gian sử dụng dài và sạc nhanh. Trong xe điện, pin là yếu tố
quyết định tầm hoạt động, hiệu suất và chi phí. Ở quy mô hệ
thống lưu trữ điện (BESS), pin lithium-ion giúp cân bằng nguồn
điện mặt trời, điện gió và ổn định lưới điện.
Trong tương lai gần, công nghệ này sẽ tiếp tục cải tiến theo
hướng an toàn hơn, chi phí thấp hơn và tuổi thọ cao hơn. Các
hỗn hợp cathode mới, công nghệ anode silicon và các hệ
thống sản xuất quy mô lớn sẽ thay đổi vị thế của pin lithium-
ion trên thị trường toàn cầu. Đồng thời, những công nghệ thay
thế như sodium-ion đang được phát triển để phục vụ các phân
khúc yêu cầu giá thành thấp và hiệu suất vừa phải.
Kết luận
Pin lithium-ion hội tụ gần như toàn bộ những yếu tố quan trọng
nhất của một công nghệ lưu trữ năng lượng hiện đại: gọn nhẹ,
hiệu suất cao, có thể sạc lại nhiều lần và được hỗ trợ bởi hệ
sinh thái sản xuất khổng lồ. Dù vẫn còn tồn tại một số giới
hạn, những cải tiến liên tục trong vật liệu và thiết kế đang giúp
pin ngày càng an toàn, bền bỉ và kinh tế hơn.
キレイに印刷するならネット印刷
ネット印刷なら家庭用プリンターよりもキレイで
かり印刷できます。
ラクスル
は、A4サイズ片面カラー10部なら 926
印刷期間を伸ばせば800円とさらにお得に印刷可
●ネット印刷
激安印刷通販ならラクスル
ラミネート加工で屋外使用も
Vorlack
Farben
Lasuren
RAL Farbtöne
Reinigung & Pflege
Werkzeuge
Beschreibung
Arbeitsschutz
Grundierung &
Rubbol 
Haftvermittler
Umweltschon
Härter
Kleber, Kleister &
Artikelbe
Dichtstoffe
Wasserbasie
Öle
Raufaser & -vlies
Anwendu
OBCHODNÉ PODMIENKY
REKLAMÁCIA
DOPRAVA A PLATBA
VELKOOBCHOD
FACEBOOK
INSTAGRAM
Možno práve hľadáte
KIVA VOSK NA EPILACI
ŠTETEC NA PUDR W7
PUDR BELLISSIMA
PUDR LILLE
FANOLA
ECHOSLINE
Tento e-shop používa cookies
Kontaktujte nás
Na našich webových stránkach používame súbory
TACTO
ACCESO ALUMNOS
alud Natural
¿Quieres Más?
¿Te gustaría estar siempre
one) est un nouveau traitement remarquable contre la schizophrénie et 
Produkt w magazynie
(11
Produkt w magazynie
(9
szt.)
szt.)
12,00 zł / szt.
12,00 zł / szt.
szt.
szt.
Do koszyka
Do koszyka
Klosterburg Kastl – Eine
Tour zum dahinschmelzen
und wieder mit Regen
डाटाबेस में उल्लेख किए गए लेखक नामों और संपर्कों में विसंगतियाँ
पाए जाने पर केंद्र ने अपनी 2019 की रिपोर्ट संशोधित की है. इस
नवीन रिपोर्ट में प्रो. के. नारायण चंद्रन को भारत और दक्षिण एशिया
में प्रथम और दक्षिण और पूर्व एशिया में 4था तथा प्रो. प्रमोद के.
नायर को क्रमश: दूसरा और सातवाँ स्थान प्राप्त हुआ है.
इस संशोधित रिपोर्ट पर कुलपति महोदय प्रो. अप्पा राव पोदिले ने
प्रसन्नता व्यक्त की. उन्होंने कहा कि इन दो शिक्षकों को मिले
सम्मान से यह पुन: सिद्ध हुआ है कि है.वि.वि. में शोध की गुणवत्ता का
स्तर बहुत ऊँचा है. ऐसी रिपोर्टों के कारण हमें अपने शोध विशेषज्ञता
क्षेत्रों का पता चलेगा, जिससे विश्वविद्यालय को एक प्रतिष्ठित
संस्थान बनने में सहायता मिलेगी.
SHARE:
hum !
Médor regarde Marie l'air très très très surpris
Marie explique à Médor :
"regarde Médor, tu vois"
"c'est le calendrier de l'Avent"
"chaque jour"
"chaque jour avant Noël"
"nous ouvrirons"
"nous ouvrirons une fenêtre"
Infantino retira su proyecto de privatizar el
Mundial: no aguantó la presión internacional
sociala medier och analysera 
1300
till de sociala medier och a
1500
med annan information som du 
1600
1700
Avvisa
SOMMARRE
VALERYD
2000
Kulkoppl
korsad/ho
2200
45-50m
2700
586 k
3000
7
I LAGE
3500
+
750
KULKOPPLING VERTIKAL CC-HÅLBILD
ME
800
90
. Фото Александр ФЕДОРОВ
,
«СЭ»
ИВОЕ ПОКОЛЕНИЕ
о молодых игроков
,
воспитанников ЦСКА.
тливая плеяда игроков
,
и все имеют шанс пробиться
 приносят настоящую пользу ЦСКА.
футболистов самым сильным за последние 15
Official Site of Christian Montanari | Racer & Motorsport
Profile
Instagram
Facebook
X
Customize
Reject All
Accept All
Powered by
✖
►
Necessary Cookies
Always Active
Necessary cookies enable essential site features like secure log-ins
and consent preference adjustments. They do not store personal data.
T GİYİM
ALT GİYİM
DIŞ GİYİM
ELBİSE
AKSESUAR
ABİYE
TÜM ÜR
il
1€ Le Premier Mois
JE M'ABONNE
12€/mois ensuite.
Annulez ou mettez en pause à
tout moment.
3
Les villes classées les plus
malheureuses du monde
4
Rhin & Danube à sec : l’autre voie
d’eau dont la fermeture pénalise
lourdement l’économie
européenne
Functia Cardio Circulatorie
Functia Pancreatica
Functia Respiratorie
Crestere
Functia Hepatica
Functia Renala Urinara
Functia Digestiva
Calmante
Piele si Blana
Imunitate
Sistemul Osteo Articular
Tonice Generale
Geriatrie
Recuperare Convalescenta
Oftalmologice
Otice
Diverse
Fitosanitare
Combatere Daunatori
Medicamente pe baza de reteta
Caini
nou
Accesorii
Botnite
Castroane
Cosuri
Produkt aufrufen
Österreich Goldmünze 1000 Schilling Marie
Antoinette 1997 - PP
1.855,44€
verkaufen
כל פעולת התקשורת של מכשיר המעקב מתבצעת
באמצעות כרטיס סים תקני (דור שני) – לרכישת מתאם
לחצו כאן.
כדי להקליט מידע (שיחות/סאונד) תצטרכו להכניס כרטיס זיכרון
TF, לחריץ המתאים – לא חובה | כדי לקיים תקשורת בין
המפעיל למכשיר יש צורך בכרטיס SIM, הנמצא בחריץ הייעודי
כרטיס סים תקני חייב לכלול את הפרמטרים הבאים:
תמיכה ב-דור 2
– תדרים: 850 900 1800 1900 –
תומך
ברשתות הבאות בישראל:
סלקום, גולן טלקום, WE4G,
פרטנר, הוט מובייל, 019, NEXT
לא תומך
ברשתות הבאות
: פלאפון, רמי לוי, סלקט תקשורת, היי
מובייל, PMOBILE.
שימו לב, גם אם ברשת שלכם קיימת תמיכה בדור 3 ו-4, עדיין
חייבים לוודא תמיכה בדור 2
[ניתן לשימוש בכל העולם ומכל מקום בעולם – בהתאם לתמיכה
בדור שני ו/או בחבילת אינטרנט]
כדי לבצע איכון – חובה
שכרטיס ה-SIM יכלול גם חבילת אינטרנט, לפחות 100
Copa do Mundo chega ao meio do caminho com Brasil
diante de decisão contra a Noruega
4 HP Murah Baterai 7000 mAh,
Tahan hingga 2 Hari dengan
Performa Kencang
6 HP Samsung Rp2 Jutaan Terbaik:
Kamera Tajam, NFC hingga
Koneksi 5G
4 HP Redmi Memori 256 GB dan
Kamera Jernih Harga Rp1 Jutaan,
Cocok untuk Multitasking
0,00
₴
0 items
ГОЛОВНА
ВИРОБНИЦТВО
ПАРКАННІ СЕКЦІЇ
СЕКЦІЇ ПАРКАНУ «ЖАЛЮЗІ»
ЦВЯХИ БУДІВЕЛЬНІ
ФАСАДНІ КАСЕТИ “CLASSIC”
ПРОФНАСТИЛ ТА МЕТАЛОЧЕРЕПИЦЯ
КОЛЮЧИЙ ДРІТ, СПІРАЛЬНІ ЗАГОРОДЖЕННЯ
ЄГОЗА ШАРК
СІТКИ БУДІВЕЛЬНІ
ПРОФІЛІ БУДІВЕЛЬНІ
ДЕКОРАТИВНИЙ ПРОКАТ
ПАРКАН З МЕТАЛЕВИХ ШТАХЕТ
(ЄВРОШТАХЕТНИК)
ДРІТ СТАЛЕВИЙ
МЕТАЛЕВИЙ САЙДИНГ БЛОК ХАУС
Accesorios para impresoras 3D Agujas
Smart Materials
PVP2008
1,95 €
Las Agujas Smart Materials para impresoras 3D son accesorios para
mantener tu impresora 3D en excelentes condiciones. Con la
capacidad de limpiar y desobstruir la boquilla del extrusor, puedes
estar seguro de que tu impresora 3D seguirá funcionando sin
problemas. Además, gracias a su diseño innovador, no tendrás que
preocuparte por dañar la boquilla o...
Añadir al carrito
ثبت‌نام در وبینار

+===+

What you will do:
Output exactly one stretch of the listing: from the line containing "Raufaser & -vlies" through the line containing "gustaría estar siempre", both end lines included.

Task result:
Raufaser & -vlies
Anwendu
OBCHODNÉ PODMIENKY
REKLAMÁCIA
DOPRAVA A PLATBA
VELKOOBCHOD
FACEBOOK
INSTAGRAM
Možno práve hľadáte
KIVA VOSK NA EPILACI
ŠTETEC NA PUDR W7
PUDR BELLISSIMA
PUDR LILLE
FANOLA
ECHOSLINE
Tento e-shop používa cookies
Kontaktujte nás
Na našich webových stránkach používame súbory
TACTO
ACCESO ALUMNOS
alud Natural
¿Quieres Más?
¿Te gustaría estar siempre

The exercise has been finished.